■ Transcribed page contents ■

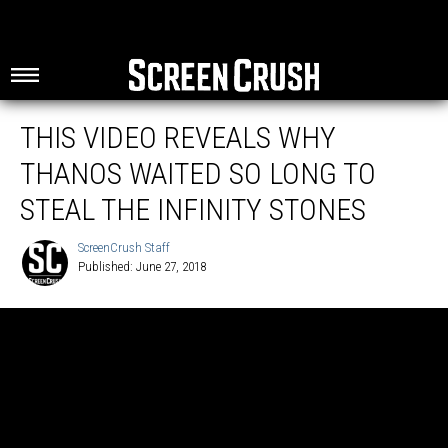
THIS VIDEO REVEALS WHY
THANOS WAITED SO LONG TO
STEAL THE INFINITY STONES
ScreenCrush Staff
Published: June 27, 2018
ScreenCrush
Staff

■ Work instruction ■
Copy out all the data above exactly, pictures excluded.

■ Solution to the problem ■
THIS VIDEO REVEALS WHY
THANOS WAITED SO LONG TO
STEAL THE INFINITY STONES
ScreenCrush Staff
Published: June 27, 2018
ScreenCrush
Staff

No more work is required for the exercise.